For the family and friends of the Grenfell Tower victims - young families, couples, school children, the elderly and disabled - the destructive path of heartbreak and grief which has been left will never disappear.
Neither will the sheer terror felt and horrifying scenes witnessed by first responders and members of the public who risked their lives to save others and watched the huge block of flats crumble in front of their eyes.
As the survivors, nearby residents, members of the public and charities united behind a campaign for justice, some of the nation’s most despicable criminals sought to gain profit from the horrific “human catastrophe”.
What follows is a list of those fraudsters, including a former council worker and a “parasitic” couple who have been charged or put behind bars following the Grenfell Tower blaze.
Last month the former Kensington and Chelsea Council finance minister admitted to stealing more than £60,000 meant for Grenfell Tower victims.
The 39-year-old took the money meant for survivors using pre-paid credit cards, despite having no personal connection to the tragedy, which she used to fund trips to Dubai and Los Angeles, expensive dinners and online gambling.
She was charged with two counts of fraud by abuse of position, one count of theft by an employee and one count of money laundering.
McDonagh who was described in court as a “serial fraudster” who “lived beyond her means” has been bailed and a sentencing date has yet to be set.
Homeless Derrick Peters, 58, lied about living in Grenfell Tower to get a shorter sentence for burglary. He was put behind bars after falsely telling a judge he had lost all his belongings in the blaze.
His lies meant he put up in free four-star hotel accommodation worth £38,784, courtesy of Kensington and Chelsea Council .
Now Peters, who pleaded guilty to two counts of fraud and perverting the course of justice will spend the next six years in jail.
This includes a three year and four month sentence for two counts of fraud by false representation, 20 months for one count of perverting the course of justice and 12 months after being resentenced for previous count of burglary - all to be be served consecutively.
Tommy Brooks and Elaine Douglas
Tommy Brooks, 52, and Elaine Douglas, 51, were described as “parasitic” after they claimed to be victims of the devastating fire in order to freeload a combined £125,000 in financial support.

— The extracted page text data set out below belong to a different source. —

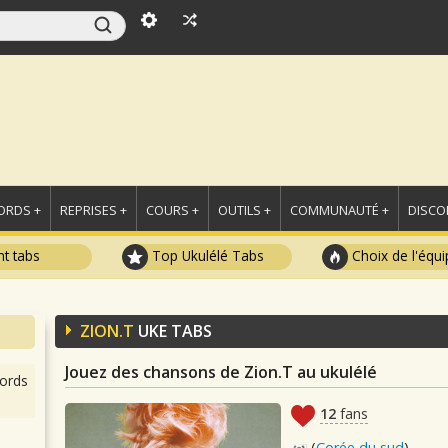
ORDS +
REPRISES +
COURS +
OUTILS +
COMMUNAUTÉ +
DISCO
t tabs
Top Ukulélé Tabs
Choix de l'équi
ZION.T
UKE TABS
Jouez des chansons de Zion.T au ukulélé
ords
12
fans
(
Corée du sud
)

The duo claimed they had lived on the 19th floor of the building but they had been staying with friends the night of the tragedy. Douglas had claimed £67,125.35 and Brooks had received £58,396.89 in financial support after the fire as well as free hotel accommodation by the time their fraud was discovered by the authorities.
They were sentenced at the same court on July 13, with Douglas receiving three years imprisonment and Brooks receiving three years and three months.

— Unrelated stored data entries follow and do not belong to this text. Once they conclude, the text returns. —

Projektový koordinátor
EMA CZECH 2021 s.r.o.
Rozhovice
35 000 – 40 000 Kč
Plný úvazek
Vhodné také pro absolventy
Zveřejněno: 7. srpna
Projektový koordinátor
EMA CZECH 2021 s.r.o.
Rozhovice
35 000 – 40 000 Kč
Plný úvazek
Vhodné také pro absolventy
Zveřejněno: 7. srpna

Gamoota pretended his dad died in the fire to get hundreds of pounds in cash and a free hotel stay, where he racked up a large room service bill.
The 31-year-old was sentenced to 18 months in prison after pleading guilty to two fraud charges in June this year.
He claimed he had been living on the 24th floor of the tower with his dad, who he pretended had died in the devastating fire.
In reality he was living with his mum in Croydon and his dad was living abroad.
To make his fraud more convincing, Gamoota researched a newspaper article about one of the 71 real victims of the fire, and used their name and details - pretending they were his dad - to make his claims for free hotel accommodation and cash sound more convincing.
He also made Internet searches using the words “Grenfell Tower Fraud”.
Gamoota was able to receive £500 in cash, although he had applied for £5,000 and he received £910 worth of free hotel accommodation over nine days, and a £354 room service bill. He was sentenced to three years and two month’s imprisonment at the court.
Antonio Gouveia fraudulently claimed more than £50,000 after pretending to be a victim of the Grenfell Tower disaster.
The 33-year-old homeless man came forward days after the disaster, claiming to have lived in Flat 42 on the seventh floor of the tower.
Gouveia claimed nine months free accommodation at a Marble Arch hotel, worth £155 a night, as well as £260 in emergency cash, a £249.99 Google Chromebook laptop.
His hotel stay alone was worth a total of £53,456.76.
The cash and hotel accommodation were given to him after he turned up at Westway Centre, a hub for the emergency efforts at the time of the fire.